How it works

The five-stage pipeline that powers Planekeeper's version lag detection, from gathering releases to delivering notifications.

View as Markdown

Planekeeper detects version lag through a five-stage pipeline. Each stage feeds the next, and the whole system runs automatically on schedules you define.

  Gather          Scrape           Rules           Alerts          Notify
+-----------+   +-----------+   +-----------+   +-----------+   +-----------+
| Fetch     |   | Extract   |   | Compare   |   | Create or |   | Send to   |
| upstream  |-->| deployed  |-->| versions  |-->| update    |-->| webhooks  |
| releases  |   | versions  |   | against   |   | alerts    |   | (Slack,   |
|           |   |           |   | rules     |   |           |   |  Discord) |
+-----------+   +-----------+   +-----------+   +-----------+   +-----------+
      |               |               |               |               |
      v               v               v               v               v
  upstream        version         evaluation       alerts        deliveries
  releases       snapshots        results          table           table

Stage 1: Gather

Gather jobs fetch the latest available versions from upstream sources.
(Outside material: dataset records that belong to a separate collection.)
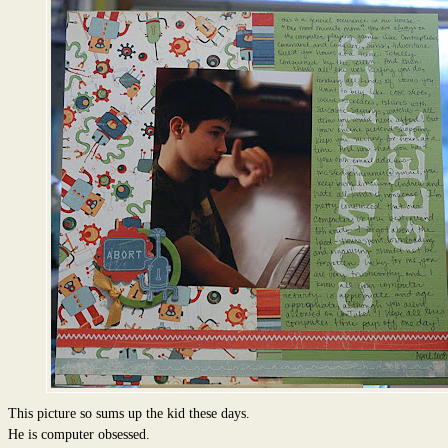
This picture so sums up the kid these days.
He is computer obsessed.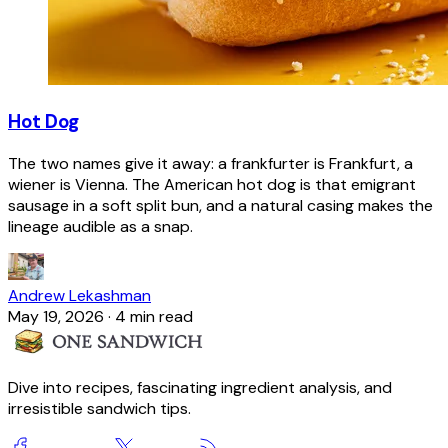
Hot Dog
The two names give it away: a frankfurter is Frankfurt, a
wiener is Vienna. The American hot dog is that emigrant
sausage in a soft split bun, and a natural casing makes the
lineage audible as a snap.
Andrew Lekashman
May 19, 2026
·
4 min read
Dive into recipes, fascinating ingredient analysis, and
irresistible sandwich tips.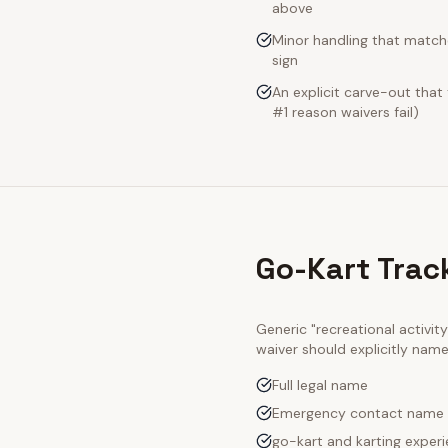
above
Minor handling that match
sign
An explicit carve-out that
#1 reason waivers fail)
Go-Kart Trac
Generic "recreational activi
waiver should explicitly nam
Full legal name
Emergency contact name
go-kart and karting experi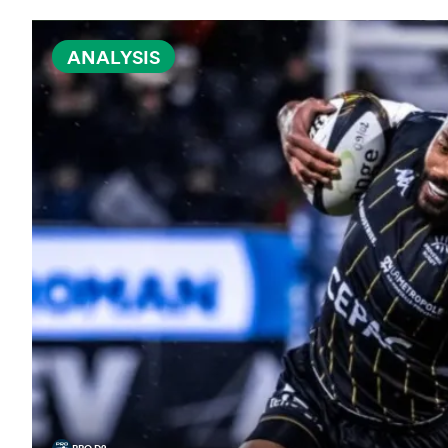
ANALYSIS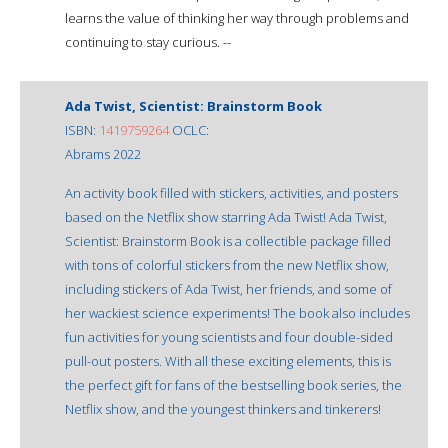
learns the value of thinking her way through problems and
continuing to stay curious. --
Ada Twist, Scientist: Brainstorm Book
ISBN:
1419759264
OCLC:
Abrams 2022
An activity book filled with stickers, activities, and posters
based on the Netflix show starring Ada Twist! Ada Twist,
Scientist: Brainstorm Book is a collectible package filled
with tons of colorful stickers from the new Netflix show,
including stickers of Ada Twist, her friends, and some of
her wackiest science experiments! The book also includes
fun activities for young scientists and four double-sided
pull-out posters. With all these exciting elements, this is
the perfect gift for fans of the bestselling book series, the
Netflix show, and the youngest thinkers and tinkerers!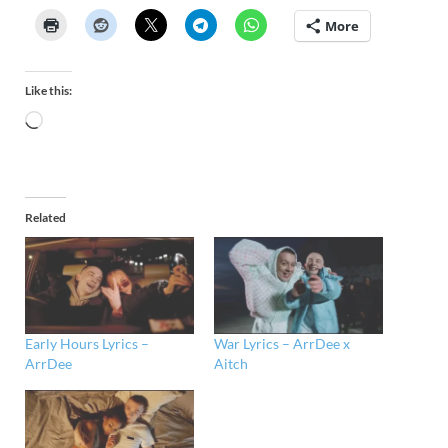
More
Like this:
Related
Early Hours Lyrics –
War Lyrics – ArrDee x
ArrDee
Aitch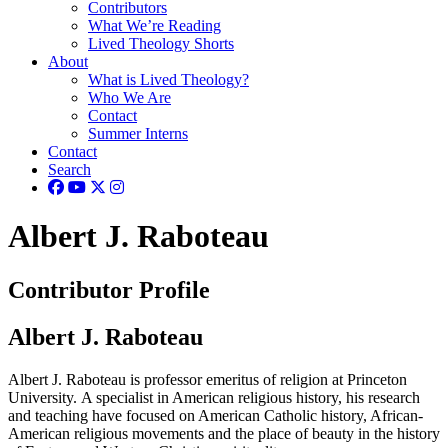
Contributors
What We’re Reading
Lived Theology Shorts
About
What is Lived Theology?
Who We Are
Contact
Summer Interns
Contact
Search
Albert J. Raboteau
Contributor Profile
Albert J. Raboteau
Albert J. Raboteau is professor emeritus of religion at Princeton
University. A specialist in American religious history, his research
and teaching have focused on American Catholic history, African-
American religious movements and the place of beauty in the history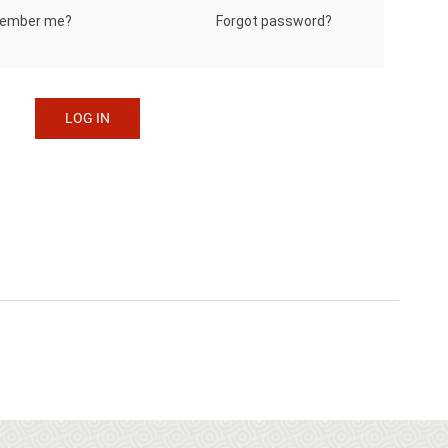
Forgot password?
ember me?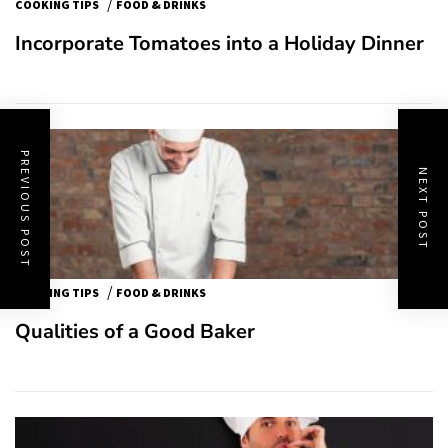
/
COOKING TIPS
FOOD & DRINKS
Incorporate Tomatoes into a Holiday Dinner
PREVIOUS POST
NEXT POST
/
COOKING TIPS
FOOD & DRINKS
Qualities of a Good Baker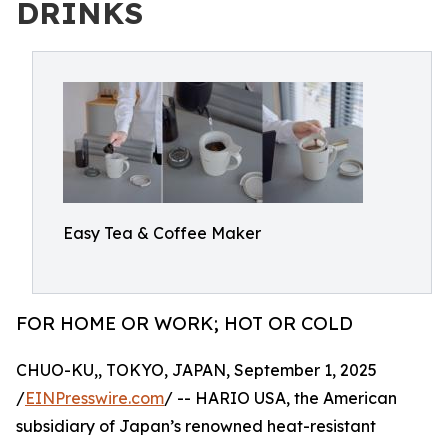
DRINKS
Easy Tea & Coffee Maker
FOR HOME OR WORK; HOT OR COLD
CHUO-KU,, TOKYO, JAPAN, September 1, 2025
/
EINPresswire.com
/ -- HARIO USA, the American
subsidiary of Japan’s renowned heat-resistant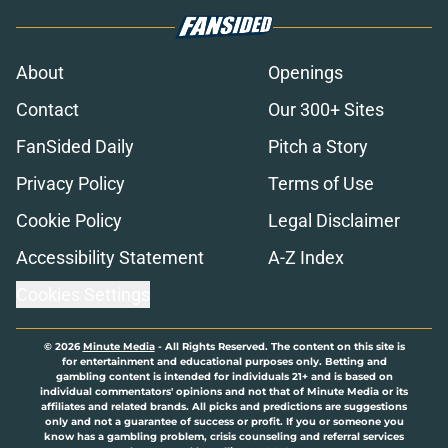
About
Openings
Contact
Our 300+ Sites
FanSided Daily
Pitch a Story
Privacy Policy
Terms of Use
Cookie Policy
Legal Disclaimer
Accessibility Statement
A-Z Index
Cookies Settings
© 2026
Minute Media
-
All Rights Reserved. The content on this site is
for entertainment and educational purposes only. Betting and
gambling content is intended for individuals 21+ and is based on
individual commentators' opinions and not that of Minute Media or its
affiliates and related brands. All picks and predictions are suggestions
only and not a guarantee of success or profit. If you or someone you
know has a gambling problem, crisis counseling and referral services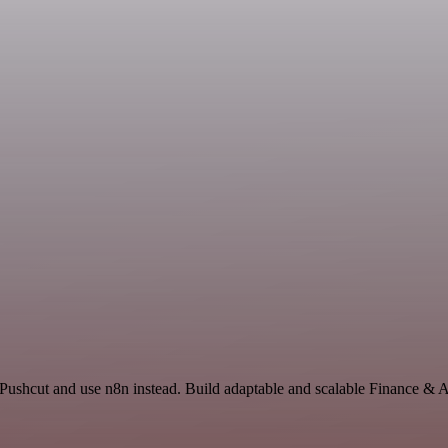
 Pushcut and use n8n instead. Build adaptable and scalable Finance & 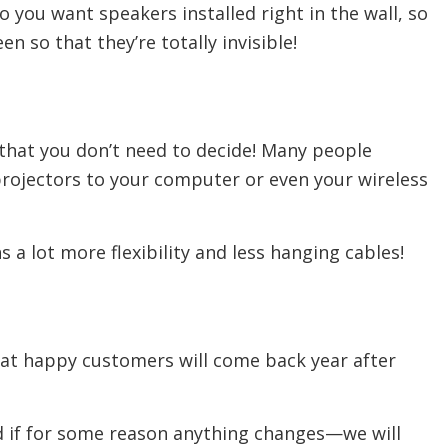
 you want speakers installed right in the wall, so
n so that they’re totally invisible!
 that you don’t need to decide! Many people
projectors to your computer or even your wireless
 a lot more flexibility and less hanging cables!
that happy customers will come back year after
nd if for some reason anything changes—we will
Planekeeper currently supports three source types:

GitHub Releases – pulls release data from any public GitHub repository
Helm Repository – reads chart versions from a Helm repository index
OCI Container Registry – reads image tags from an OCI-compliant container registry

Each gather job runs on a cron schedule (for example, every 6 hours) and stores every release it finds. This builds a complete version history for the artifact, including release dates and prerelease flags.

When a gather job completes, the rules engine re-evaluates all alert configs that reference it. If the latest upstream version has changed, alerts update automatically.

Stage 2: Scrape

Scrape jobs extract the version you currently have deployed. They work by cloning a Git repository, reading a specific file, and parsing a version string from it.

Three parser types are available:

Parser	Best for	Example expression
YQ	YAML files	`.version` or `.dependencies[0].version`
JQ	JSON files	`.version` or `.dependencies.react`
Regex	Any text file	`version:\s*([\d.]+)`

Each scrape creates a version snapshot – a point-in-time record of the version found. Planekeeper keeps a configurable history of snapshots so you can track version changes over time, including rollbacks.

For environments where agent deployment is not practical, or for demos and testing, scrape jobs can use the manual parse type – users enter the deployed version directly via the UI or API, and the same rule evaluation pipeline applies. See Manual version entry for details.

When a scrape job completes (or a manual version is set), the rules engine re-evaluates all related alert configs immediately.

Stage 3: Rules

The rules engine compares your deployed version (from a scrape job) against the latest upstream version (from a gather job) and calculates a “behind-by” value.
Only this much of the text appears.